4-1BB Agonism Averts TIL Exhaustion and Licenses PD-1 Blockade in Glioblastoma and Other Intracranial Cancers.

PURPOSE: The success of checkpoint blockade against glioblastoma (GBM) has been disappointing. Anti-PD-1 strategies may be hampered by severe T-cell exhaustion. We sought to develop a strategy that might license new efficacy for checkpoint blockade in GBM. EXPERIMENTAL DESIGN: We characterized 4-1BB expression in tumor-infiltrating lymphocytes (TIL) from human GBM. We implanted murine tumor models including glioma (CT2A), melanoma (B16), breast (E0771), and lung carcinomas intracranially and subcutaneously, characterized 4-1BB expression, and tested checkpoint blockade strategies in vivo.

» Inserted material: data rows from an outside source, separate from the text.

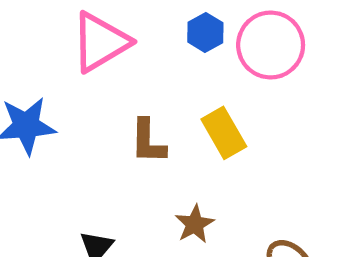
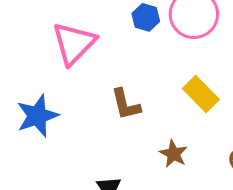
yellow rectangle: (224, 133) -> (201, 94), moved

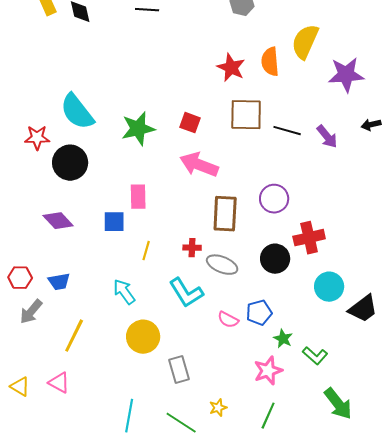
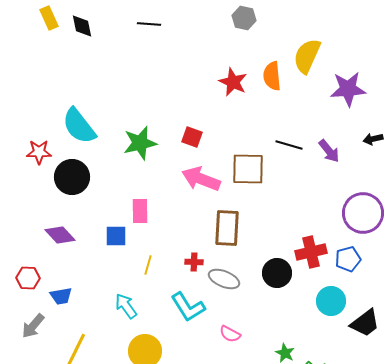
brown square: (246, 115) -> (248, 169), moved
purple circle: (274, 199) -> (363, 213), moved, size x1.4
red hexagon: (20, 278) -> (28, 278), moved
blue pentagon: (259, 313) -> (348, 259), moved

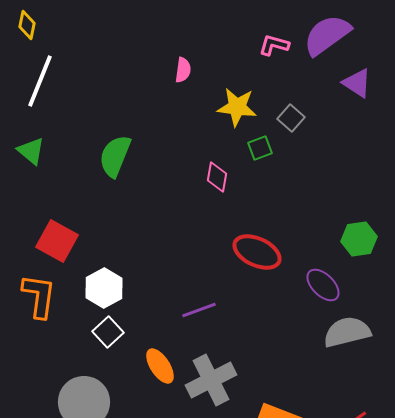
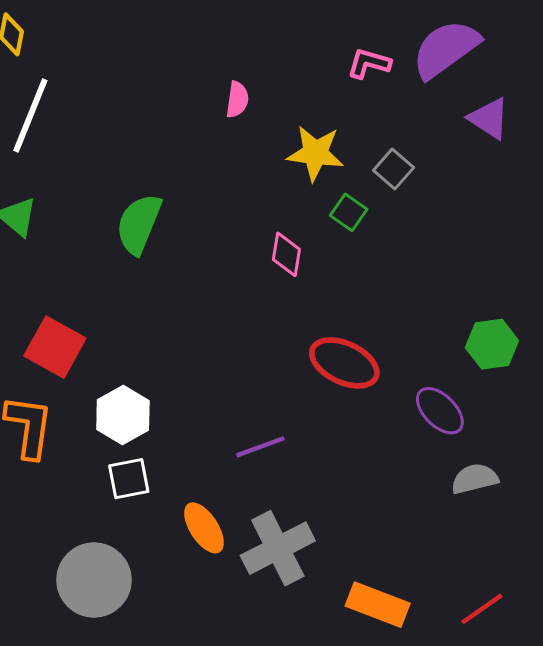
green square: (260, 148) -> (349, 212), turned -35
white square: (108, 332) -> (129, 479), turned 32
gray semicircle: (347, 332) -> (475, 479), size x0.7

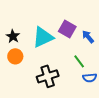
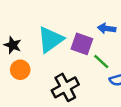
purple square: (67, 29) -> (82, 44), moved
blue arrow: (88, 37) -> (107, 28), turned -32

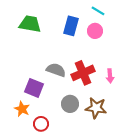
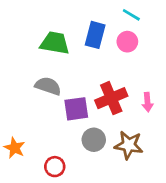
green trapezoid: (30, 24) -> (55, 43), moved
gray semicircle: (56, 70) -> (48, 86), moved
purple square: (34, 88) -> (76, 109), moved, turned -30
orange star: (22, 109) -> (14, 148), moved

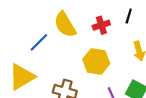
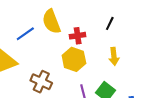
red cross: (101, 25) -> (78, 36), moved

RESULTS: Our data reveal that 4-1BB is frequently present on nonexhausted CD8+ TILs in human and murine GBM. In murine gliomas, 4-1BB agonism and PD-1 blockade demonstrate a synergistic survival benefit in a CD8+ T-cell-dependent manner. The combination decreases TIL exhaustion and improves TIL functionality. This strategy proves most successful against intracranial CT2A gliomas. Efficacy in all instances correlates with the levels of 4-1BB expression on CD8+ TILs, rather than with histology or with intracranial versus subcutaneous tumor location. Proffering 4-1BB expression to T cells licenses combination 4-1BB agonism and PD-1 blockade in models where TIL 4-1BB levels had previously been low and the treatment ineffective. CONCLUSIONS: Although poor T-cell activation and severe T-cell exhaustion appear to be limiting factors for checkpoint blockade in GBM, 4-1BB agonism obviates these limitations and produces long-term survival when combined with anti-PD-1 therapy. Furthermore, this combination therapy is limited by TIL 4-1BB expression, but not by the intracranial compartment, and therefore may be particularly well-suited to GBM.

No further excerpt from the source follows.